Introduction and Objectives Suspected latent tuberculosis infection (LTBI) is a common reason for referral to TB specialist clinics. This is becoming increasingly frequent since the introduction of newer immunomodulatory drugs. Interferon-gamma release assays (IGRAs) are more sensitive and specific than tuberculin skin tests (TSTs) for diagnosing LTBI. NICE guidelines (2011) recommend considering IGRA testing to diagnose LTBI in those with positive TST or in whom TST may be less reliable. The aim of this study is to determine if IGRA changes practice in the management of cases referred to a TB specialist clinic for possible LTBI.

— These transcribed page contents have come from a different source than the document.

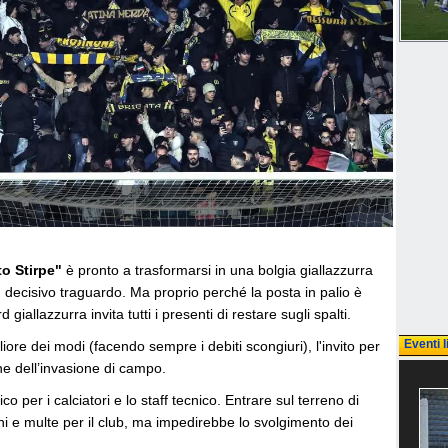
o Stirpe"
è pronto a trasformarsi in una bolgia giallazzurra
o, decisivo traguardo. Ma proprio perché la posta in palio è
 giallazzurra invita tutti i presenti di restare sugli spalti.
Eventi l
ore dei modi (facendo sempre i debiti scongiuri), l'invito per
ione dell’invasione di campo.
co per i calciatori e lo staff tecnico. Entrare sul terreno di
i e multe per il club, ma impedirebbe lo svolgimento dei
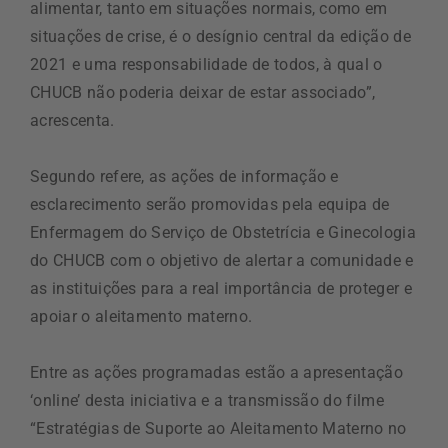
alimentar, tanto em situações normais, como em
situações de crise, é o desígnio central da edição de
2021 e uma responsabilidade de todos, à qual o
CHUCB não poderia deixar de estar associado”,
acrescenta.
Segundo refere, as ações de informação e
esclarecimento serão promovidas pela equipa de
Enfermagem do Serviço de Obstetrícia e Ginecologia
do CHUCB com o objetivo de alertar a comunidade e
as instituições para a real importância de proteger e
apoiar o aleitamento materno.
Entre as ações programadas estão a apresentação
‘online’ desta iniciativa e a transmissão do filme
“Estratégias de Suporte ao Aleitamento Materno no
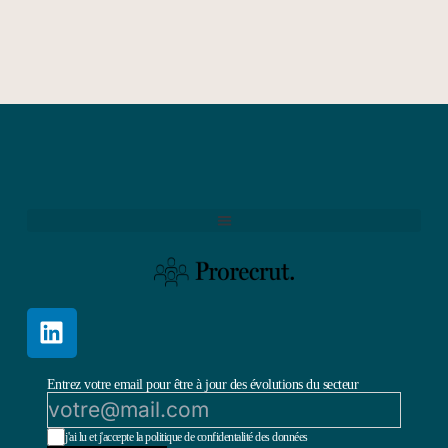
Entrez votre email pour être à jour des évolutions du secteur
j'ai lu et j'accepte la politique de confidentalité des données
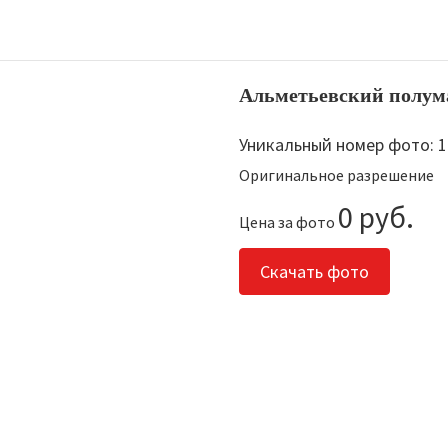
Альметьевский полум
Уникальный номер фото: 
Оригинальное разрешение
0 руб.
Цена за фото
Скачать фото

Methods A prospective study was carried out over a 29-month period. All adult patients who had three interventions [TST, chest x-ray (CXR) & QuantiFeron TB-Gold (QFT)] were included. The original decision to proceed with TB chemoprophylaxis was made by TB team consensus, based on the clinical history and TST alone. Cases were then analysed with the addition of QFT to determine if the QFT had altered management. An independent TB physician subsequently reviewed the cases. Each case was then analysed on the presumption of QFT as a “gold-standard” vs the original clinician-based approach.

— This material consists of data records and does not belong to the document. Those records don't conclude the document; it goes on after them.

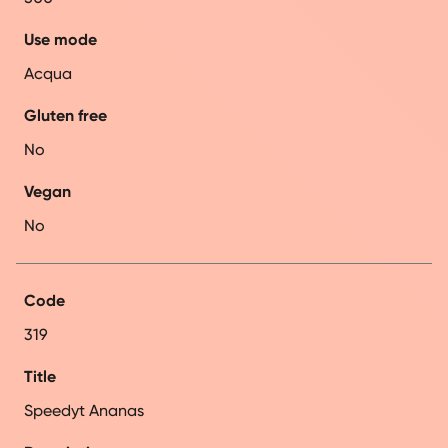
Use mode
Acqua
Gluten free
No
Vegan
No
Code
319
Title
Speedyt Ananas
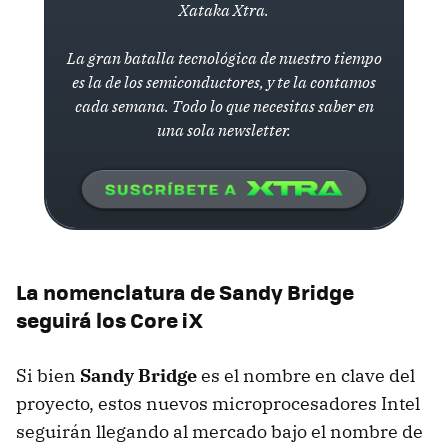
Xataka Xtra.
La gran batalla tecnológica de nuestro tiempo
es la de los semiconductores, y te la contamos
cada semana. Todo lo que necesitas saber en
una sola newsletter.
La nomenclatura de Sandy Bridge
seguirá los Core iX
Si bien
Sandy Bridge
es el nombre en clave del
proyecto, estos nuevos microprocesadores Intel
seguirán llegando al mercado bajo el nombre de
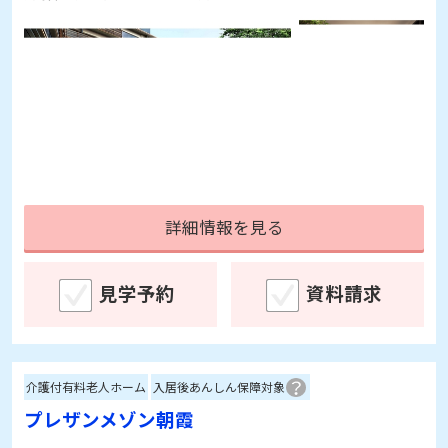
詳細情報を見る
見学予約
資料請求
介護付有料老人ホーム
入居後あんしん保障対象
プレザンメゾン朝霞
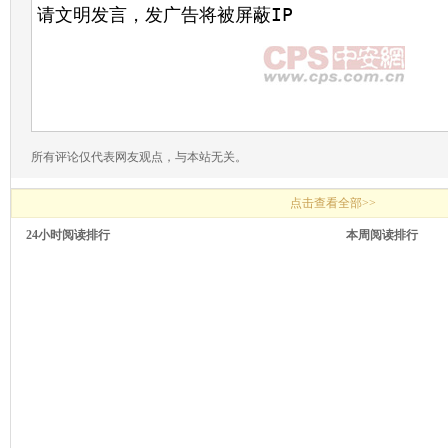
所有评论仅代表网友观点，与本站无关。
点击查看全部>>
24小时阅读排行
本周阅读排行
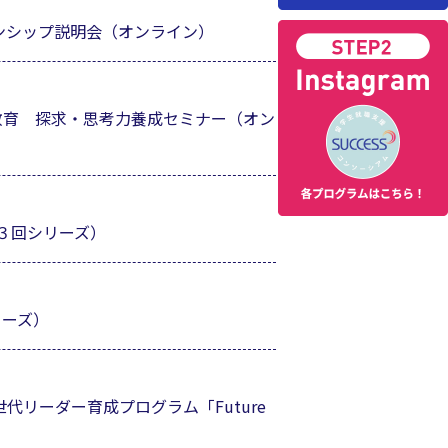
ーンシップ説明会（オンライン）
教育 探求・思考力養成セミナー（オン
３回シリーズ）
リーズ）
代リーダー育成プログラム「Future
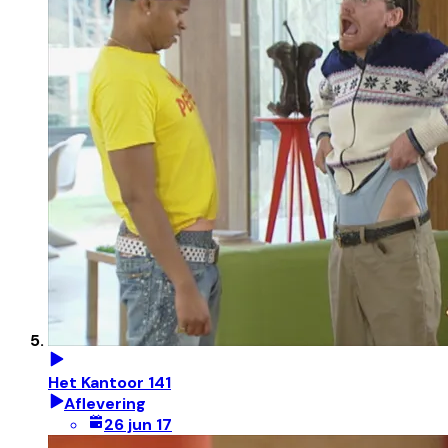
Het Kantoor 141
Aflevering
26 jun 17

Results 204 patients were included. Sixty-eight were immunocompromised. One hundred and nine were referrals from other medical specialties, with the remaining 95 from other agencies. One hundred and eighteen patients had a positive TST and 84 had a negative TST. In those with positive TST, 35 (30%) had a positive QFT and 83 (70%) had a negative QFT. Practice changed in 77 (65%) cases with positive TST, all of whom avoided TB chemoprophylaxis due to negative QFT. Of the 68 immunocompromised patients, 16 (24%) underwent change of practice (Abstract P15 figure 1). There were no discrepancies between the original team and the independent TB physician. “Gold-standard” analysis revealed 12 discrepant cases (6%). No cases of active TB have developed in the study population, with maximum follow-up period of 36 months.

Abstract P15 Figure 1

Cases where change of practice occurred.

Conclusions This study demonstrates a significant change of clinical practice in the management of possible LTBI with the recent introduction of QFT testing. Our findings support the NICE 2011 recommendations with regard to TST-positive patients and immunocompromised patients.